Una cosa egli fece di bene: il castello ebbe ampie finestre, nel secondo ordine, perché ampiamente la luce entrasse tra le vecchie mura e perché dall’interno, mirabile fosse la visione della vallata morbida e ondulata al soffio del vento, che le spighe incurva e raddrizza.
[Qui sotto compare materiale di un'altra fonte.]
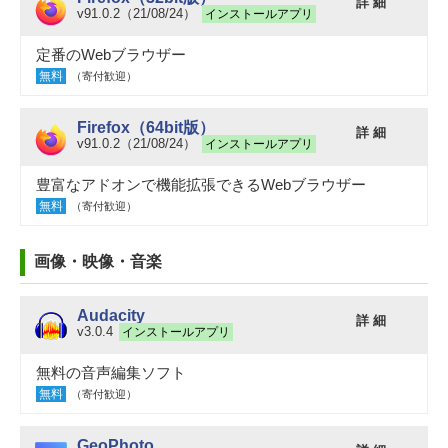
詳 細
v91.0.2（21/08/24）
インストールアプリ
定番のWebブラウザー
無料
（寄付歓迎）
Firefox（64bit版）
詳 細
v91.0.2（21/08/24）
インストールアプリ
豊富なアドオンで機能拡張できるWebブラウザー
無料
（寄付歓迎）
画像・映像・音楽
Audacity
詳 細
v3.0.4
インストールアプリ
無料の音声編集ソフト
無料
（寄付歓迎）
GeoPhoto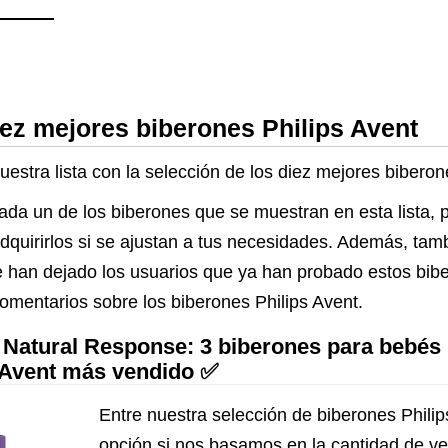
iez mejores biberones Philips Avent
estra lista con la selección de los diez mejores biberon
cada un de los biberones que se muestran en esta lista,
 adquirirlos si se ajustan a tus necesidades. Además, tam
 han dejado los usuarios que ya han probado estos bibe
omentarios sobre los biberones Philips Avent.
 Natural Response: 3 biberones para bebés 
s Avent más vendido ✅
Entre nuestra selección de biberones Philip
opción si nos basamos en la cantidad de v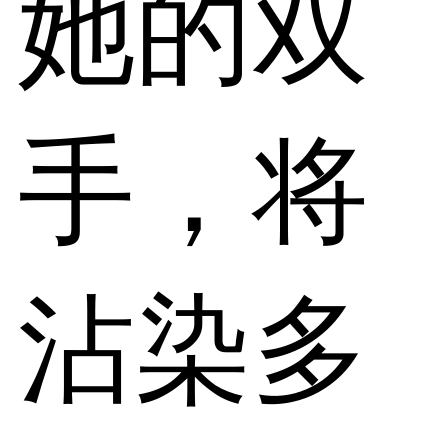
她的双
手，将
沾染多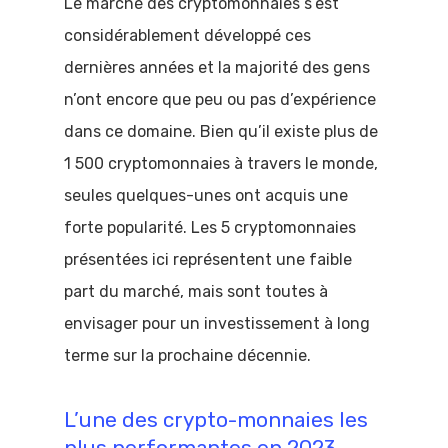
Le marché des cryptomonnaies s’est
considérablement développé ces
dernières années et la majorité des gens
n’ont encore que peu ou pas d’expérience
dans ce domaine. Bien qu’il existe plus de
1 500 cryptomonnaies à travers le monde,
seules quelques-unes ont acquis une
forte popularité. Les 5 cryptomonnaies
présentées ici représentent une faible
part du marché, mais sont toutes à
envisager pour un investissement à long
terme sur la prochaine décennie.
L’une des crypto-monnaies les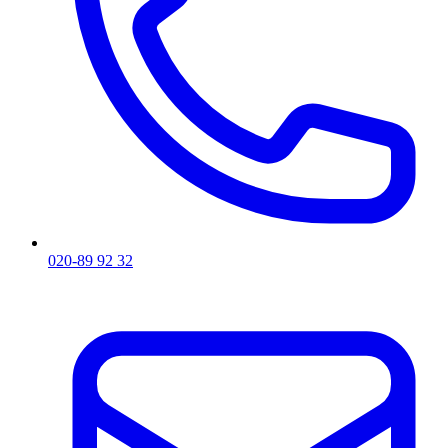
020-89 92 32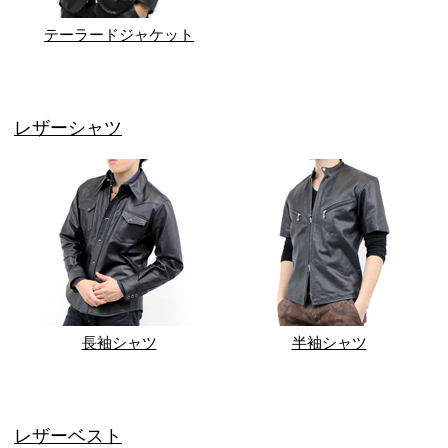
テーラードジャケット
レザーシャツ
長袖シャツ
半袖シャツ
レザーベスト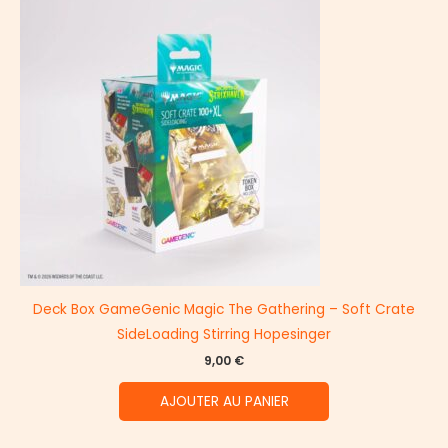
Deck Box GameGenic Magic The Gathering – Soft Crate
SideLoading Stirring Hopesinger
9,00
€
AJOUTER AU PANIER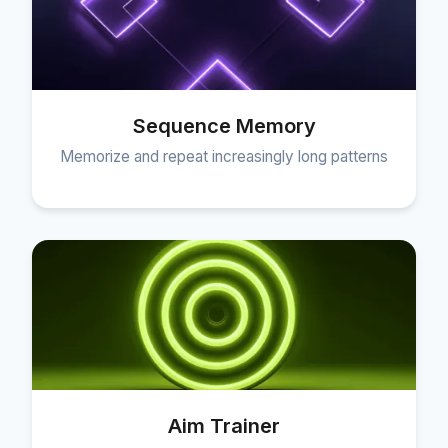
Sequence Memory
Memorize and repeat increasingly long patterns
Aim Trainer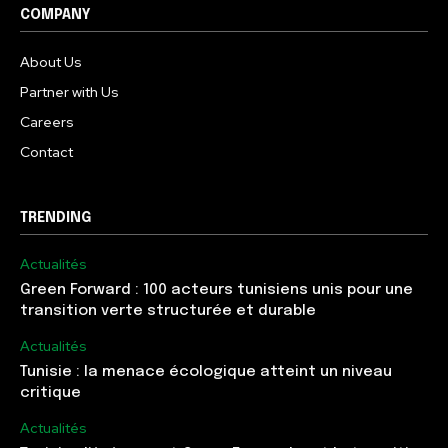
COMPANY
About Us
Partner with Us
Careers
Contact
TRENDING
Actualités
Green Forward : 100 acteurs tunisiens unis pour une
transition verte structurée et durable
Actualités
Tunisie : la menace écologique atteint un niveau
critique
Actualités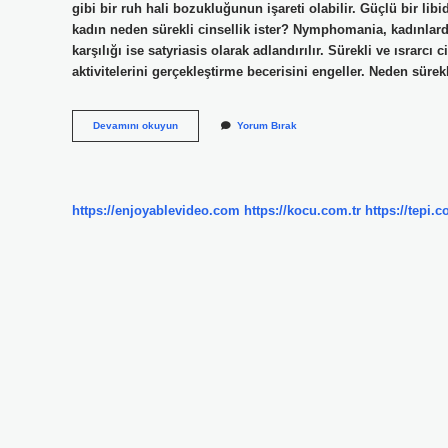
gibi bir ruh hali bozukluğunun işareti olabilir. Güçlü bir libid
kadın neden sürekli cinsellik ister? Nymphomania, kadınlarda 
karşılığı ise satyriasis olarak adlandırılır. Sürekli ve ısrarcı
aktivitelerini gerçekleştirme becerisini engeller. Neden süre
Sürekli
Devamını okuyun
Yorum Bırak
Cinsellik
Istemek
Normal
Mi
https://enjoyablevideo.com
https://kocu.com.tr
https://tepi.c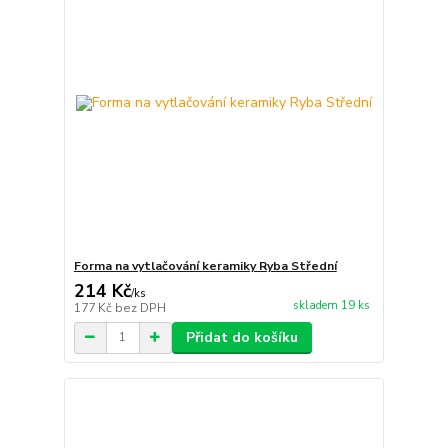
Forma na vytlačování keramiky Ryba Střední
214 Kč
/
ks
skladem 19 ks
177 Kč
bez DPH
Přidat do košíku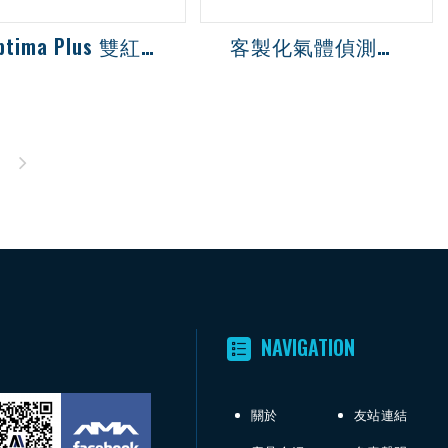
Optima Plus 雙紅外線氣體偵測器
客製化氣體偵測系統
-100% LEL多選擇的碳
類氣體和蒸氣檢測，可
殊應用於高濃度氣體檢
NAVIGATION
關於
友站連結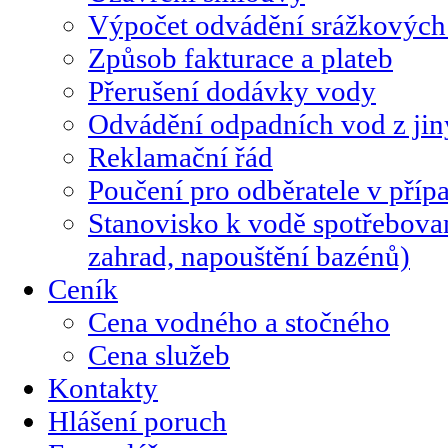
Výpočet odvádění srážkových
Způsob fakturace a plateb
Přerušení dodávky vody
Odvádění odpadních vod z jin
Reklamační řád
Poučení pro odběratele v příp
Stanovisko k vodě spotřebovan
zahrad, napouštění bazénů)
Ceník
Cena vodného a stočného
Cena služeb
Kontakty
Hlášení poruch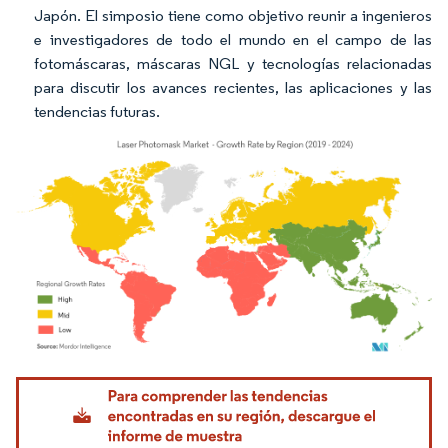
Japón. El simposio tiene como objetivo reunir a ingenieros
e investigadores de todo el mundo en el campo de las
fotomáscaras, máscaras NGL y tecnologías relacionadas
para discutir los avances recientes, las aplicaciones y las
tendencias futuras.
Imagen © Mordor Intelligence. El uso requiere atribución según CC BY 4.0.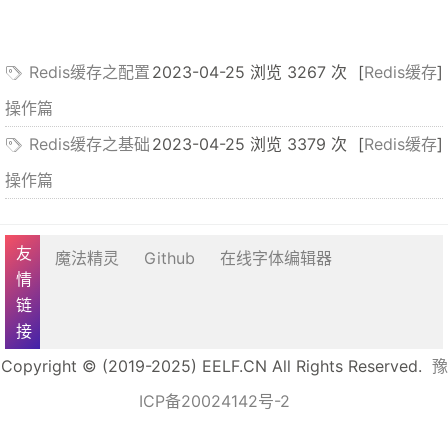
Redis缓存之配置
2023-04-25 浏览 3267 次
[
Redis缓存
]
操作篇
Redis缓存之基础
2023-04-25 浏览 3379 次
[
Redis缓存
]
操作篇
友情链接
魔法精灵
Github
在线字体编辑器
Copyright © (2019-2025) EELF.CN All Rights Reserved.
豫
ICP备20024142号-2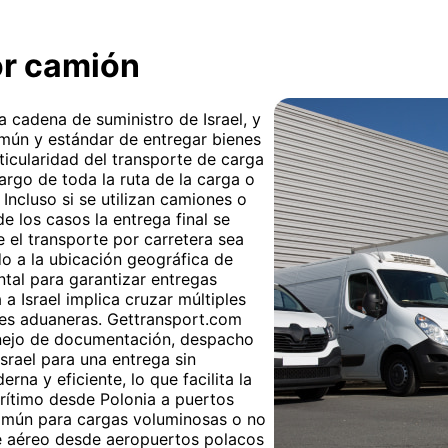
or camión
la cadena de suministro de Israel, y
mún y estándar de entregar bienes
ticularidad del transporte de carga
 largo de toda la ruta de la carga o
 Incluso si se utilizan camiones o
de los casos la entrega final se
e el transporte por carretera sea
do a la ubicación geográfica de
ental para garantizar entregas
 a Israel implica cruzar múltiples
ones aduaneras. Gettransport.com
anejo de documentación, despacho
srael para una entrega sin
rna y eficiente, lo que facilita la
arítimo desde Polonia a puertos
omún para cargas voluminosas o no
te aéreo desde aeropuertos polacos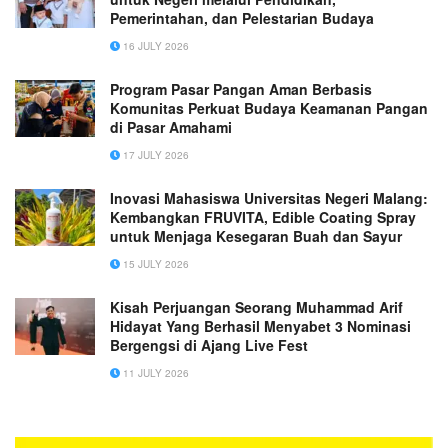
Pemerintahan, dan Pelestarian Budaya
16 JULY 2026
Program Pasar Pangan Aman Berbasis
Komunitas Perkuat Budaya Keamanan Pangan
di Pasar Amahami
17 JULY 2026
Inovasi Mahasiswa Universitas Negeri Malang:
Kembangkan FRUVITA, Edible Coating Spray
untuk Menjaga Kesegaran Buah dan Sayur
15 JULY 2026
Kisah Perjuangan Seorang Muhammad Arif
Hidayat Yang Berhasil Menyabet 3 Nominasi
Bergengsi di Ajang Live Fest
11 JULY 2026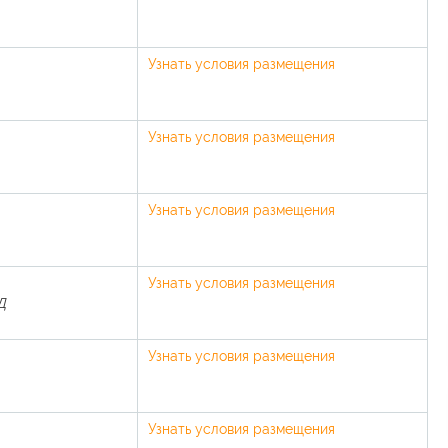
Узнать условия размещения
Узнать условия размещения
Узнать условия размещения
Узнать условия размещения
Д
Узнать условия размещения
Узнать условия размещения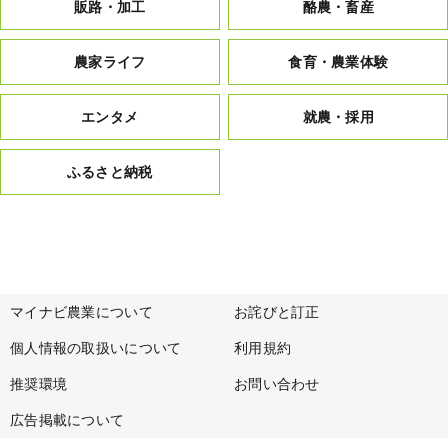
販路・加工
酪農・畜産
農家ライフ
食育・農業体験
エンタメ
就農・採用
ふるさと納税
マイナビ農業について
お詫びと訂正
個人情報の取扱いについて
利用規約
推奨環境
お問い合わせ
広告掲載について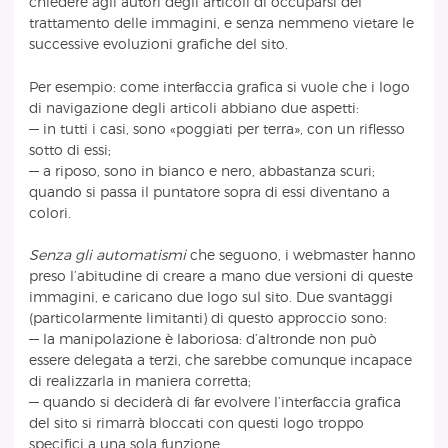
chiedere agli autori degli articoli di occuparsi del
trattamento delle immagini, e senza nemmeno vietare le
successive evoluzioni grafiche del sito.
Per esempio: come interfaccia grafica si vuole che i logo
di navigazione degli articoli abbiano due aspetti:
— in tutti i casi, sono «poggiati per terra», con un riflesso
sotto di essi;
— a riposo, sono in bianco e nero, abbastanza scuri;
quando si passa il puntatore sopra di essi diventano a
colori.
Senza gli automatismi
che seguono, i webmaster hanno
preso l’abitudine di creare a mano due versioni di queste
immagini, e caricano due logo sul sito. Due svantaggi
(particolarmente limitanti) di questo approccio sono:
— la manipolazione è laboriosa: d’altronde non può
essere delegata a terzi, che sarebbe comunque incapace
di realizzarla in maniera corretta;
— quando si deciderà di far evolvere l’interfaccia grafica
del sito si rimarrà bloccati con questi logo troppo
specifici a una sola funzione.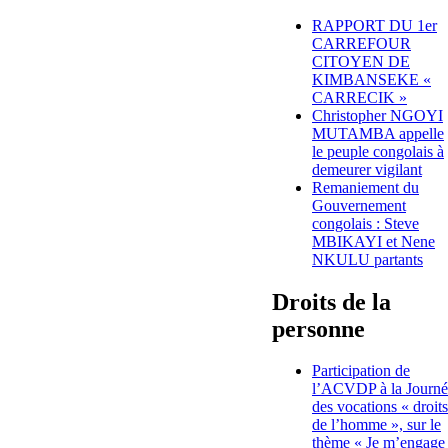
RAPPORT DU 1er
CARREFOUR
CITOYEN DE
KIMBANSEKE «
CARRECIK »
Christopher NGOYI
MUTAMBA appelle
le peuple congolais à
demeurer vigilant
Remaniement du
Gouvernement
congolais : Steve
MBIKAYI et Nene
NKULU partants
Droits de la
personne
Participation de
l’ACVDP à la Journé
des vocations « droits
de l’homme », sur le
thème « Je m’engage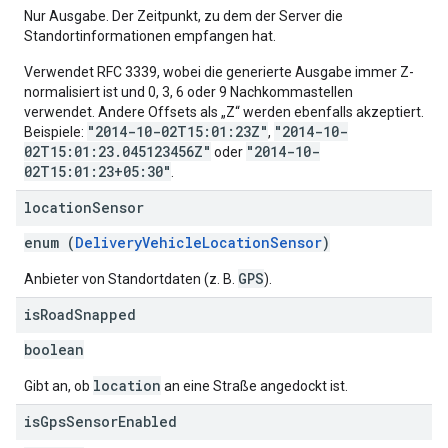
Nur Ausgabe. Der Zeitpunkt, zu dem der Server die
Standortinformationen empfangen hat.
Verwendet RFC 3339, wobei die generierte Ausgabe immer Z-
normalisiert ist und 0, 3, 6 oder 9 Nachkommastellen
verwendet. Andere Offsets als „Z“ werden ebenfalls akzeptiert.
"2014-10-02T15:01:23Z"
"2014-10-
Beispiele:
,
02T15:01:23.045123456Z"
"2014-10-
oder
02T15:01:23+05:30"
.
location
Sensor
enum (
DeliveryVehicleLocationSensor
)
GPS
Anbieter von Standortdaten (z. B.
).
is
Road
Snapped
boolean
location
Gibt an, ob
an eine Straße angedockt ist.
is
Gps
Sensor
Enabled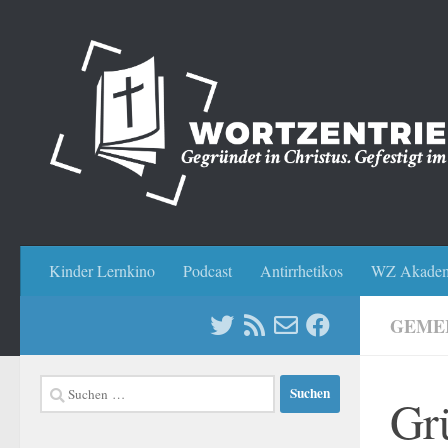
Zum Inhalt springen
Kinder Lernkino
Podcast
Antirrhetikos
WZ Akadem
GEME
Suchen
Gr
nach: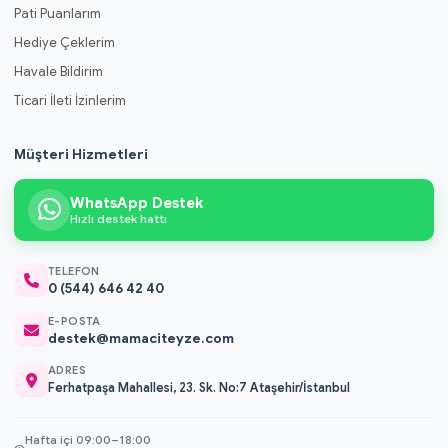
Pati Puanlarım
Hediye Çeklerim
Havale Bildirim
Ticari İleti İzinlerim
Müşteri Hizmetleri
WhatsApp Destek
Hızlı destek hattı
TELEFON
0 (544) 646 42 40
E-POSTA
destek@mamaciteyze.com
ADRES
Ferhatpaşa Mahallesi, 23. Sk. No:7 Ataşehir/İstanbul
Hafta içi 09:00–18:00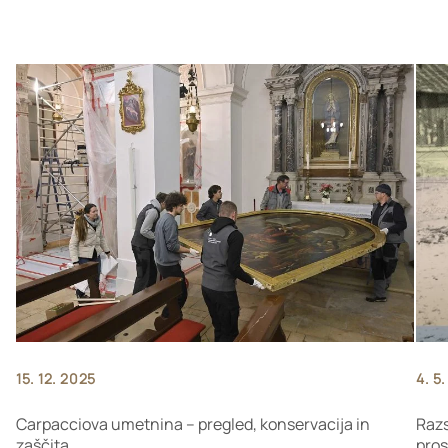
15. 12. 2025
4. 5
Carpacciova umetnina – pregled, konservacija in
Razs
zaščita
pros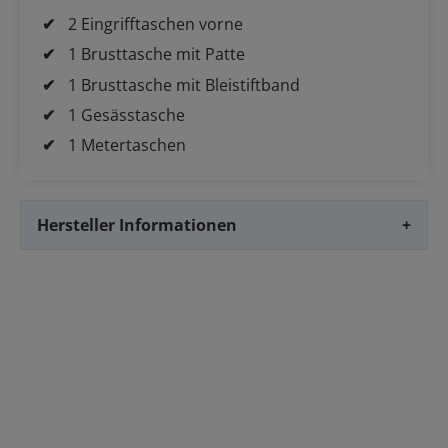
2 Eingrifftaschen vorne
1 Brusttasche mit Patte
1 Brusttasche mit Bleistiftband
1 Gesässtasche
1 Metertaschen
Hersteller Informationen
+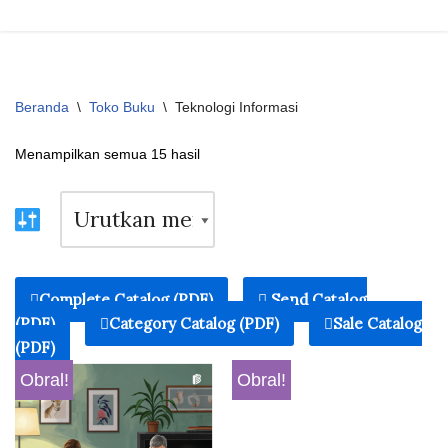
Beranda
\
Toko Buku
\
Teknologi Informasi
Menampilkan semua 15 hasil
Complete Catalog (PDF)
Send Catalog
(PDF)
Category Catalog (PDF)
Sale Catalog
(PDF)
Obral!
Obral!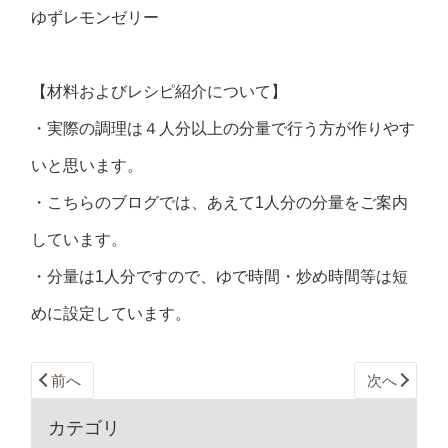
ゆずレモンゼリー
【材料およびレシピ紹介について】
・実際の調理は４人分以上の分量で行う方が作りやす
いと思います。
・こちらのブログでは、あえて1人分の分量をご案内
しています。
・分量は1人分ですので、ゆで時間・炒め時間等は短
めに設定しています。
前へ
次へ
カテゴリ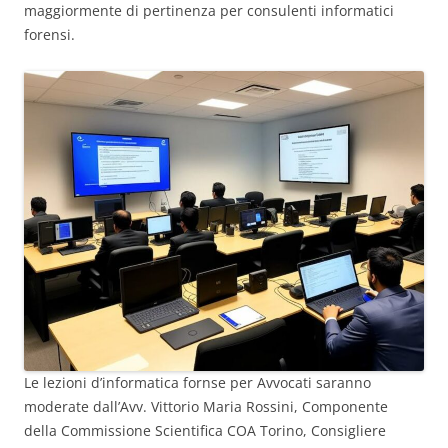
maggiormente di pertinenza per consulenti informatici
forensi.
Le lezioni d’informatica fornse per Avvocati saranno
moderate dall’Avv. Vittorio Maria Rossini, Componente
della Commissione Scientifica COA Torino, Consigliere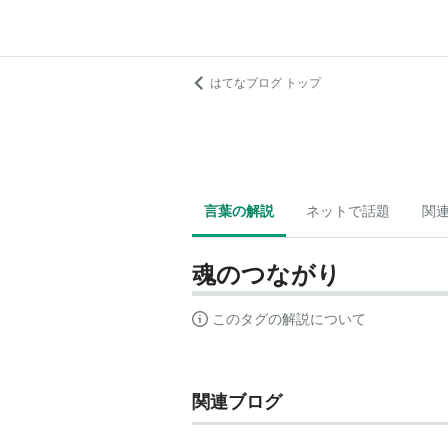
はてなブログ トップ
言葉の解説
ネットで話題
関
魂のつながり
このタグの解説について
関連ブログ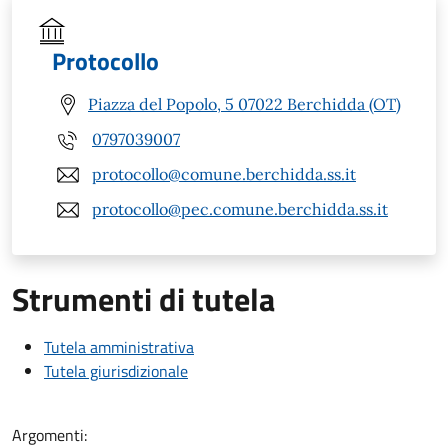
Protocollo
Piazza del Popolo, 5 07022 Berchidda (OT)
0797039007
protocollo@comune.berchidda.ss.it
protocollo@pec.comune.berchidda.ss.it
Strumenti di tutela
Tutela amministrativa
Tutela giurisdizionale
Argomenti: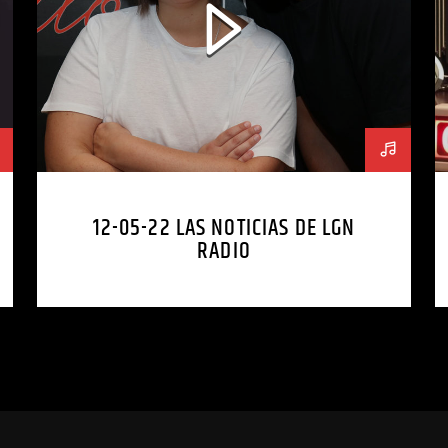
12-05-22 LAS NOTICIAS DE LGN
RADIO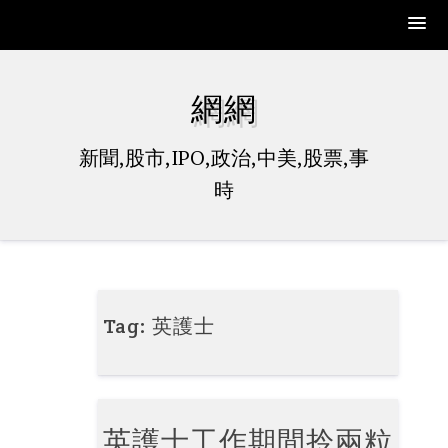
Skip
to
網網
content
新聞,股市,IPO,政治,中美,股票,事
時
Tag:
英護士
英護士工作期間拎兩粒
Quando lo si è visto, il castello, malgrado siano scomparsi e non sappiamo dove, il magnifico rosone che ornava la facciata della cappella e le colonnine di porfido e i mosaici, e le pitture e i mobili, quando lo si è visto nella sua bella e severa forma costruttiva nello spazio, immenso che lo circonda, fatto di verde e di luce, di luce e di oro, impossibile è ricordare altre opere, altri quadri, altre decorazioni.
Ma egli sta da presso la chiesetta settecentesca del Rosario, quasi a ricordare che, in Sicilia, due forme d’arte eternamente dominano, arte medioevale, arte barocchetta: severità rude di massa, e leggiadra decorazione di stucco; architettura sobria, austera, e sorridente, gaudiosa libertà decorativa; rigore di logica costruttiva e fantasia audace di curvilinee architetture: come i canti di Sicilia fatti di pena e di sorriso.
Accanto al castello medioevale c’è la trionfante affermazione del barocchetto nella chiesetta del Rosario: c’è un soffitto a cassettone di forma quattrocentesca ma di decorazione settecentesca: a foglie, a conchiglie dipinte col più vivace e popolaresco cromatismo e immagini sacre sul fondo di ciascun cassettone che ora pongono sulle labbra nomi di raffinati pittori, ora riportano improvvisamente a pittura popolaresca.
Grava, il soffitto, sulle pareti bianche di stucco e par che restino schiacciate e sgomente le frotte di angioli, che si sono inerpicati sopra la trabeazione, a cinque, a otto, paffuti, chiomati, sorridenti, ridenti e crucciati, come preparati ad una rapida manovra per spingere più alto il soffitto che li annoia.
Bianche di stucco, morbide e carnose, queste creature riportano il pensiero alle altre della chiesa di S. Spirito ad Agrigento e alle altre ancora di Naro, la «fulgidissima», e riportano a pensare alla facilità tecnica, al buon gusto di quelle maestranze agrigentine e narensi, che per tutto il settecento sparsero ornati, di legno o di stucco, in oro o di seta, per ogni cappella, per ogni chiesa, che una gamma di fede costruttiva.
espertissime maestranze agrigentine
Maestranze espertissime a Naro e a Palma Montechiaro: quel Felice Vinci che intagliava il legno sapientemente, quegli stuccatori un po’ incerti, ma pieni di fantasia che decorarono le chiese narensi in massima parte costruite da maestranze agrigentine; produzione popolare, ma qualche volta elegante e raffinata, pur sempre piacevolissima assai più di quella fatta di cartapesta e di terracotta e ritirata in serie dalle fabbriche di immagini religiose.
Come nella chiesa di Favara, costruita con solennità senza pari nel puro stile lombardo del Rinascimento, con una cupola alta sessanta metri, che par buchi l’infinito, bianca e immensa all’interno e poi ornato soltanto da statuette di fabbrica, senza che il soffio di un cuore umano, l’ardore di una fede, la diligenza esperta di una mano abbia modellato, creato, ispirato un volto di Vergine, una testa di Cristo, un corpo di bimbo.
Pur semplice o popolaresca, pur ingenua o inesperta, come appare gradevole agli occhi e dolce al cuore, l’opera degli antichi artigiani locali, che nella chiesa del Rosario hanno decorato con tanta fantasia il soffitto, o degli altri che hanno animato di stucchi le bianche pareti, o delle altre artigiane che hanno tessuto stoffe preziose e hanno trapunto d’oro e di seta i begli arredi della Chiesa Madre di Favara e gli altri, ancor più belli, della chiesa di S. Francesco a Naro. Artisti ed artigiani: e ciascuno dava il meglio nell’opera di fede, di bellezza, di ornato.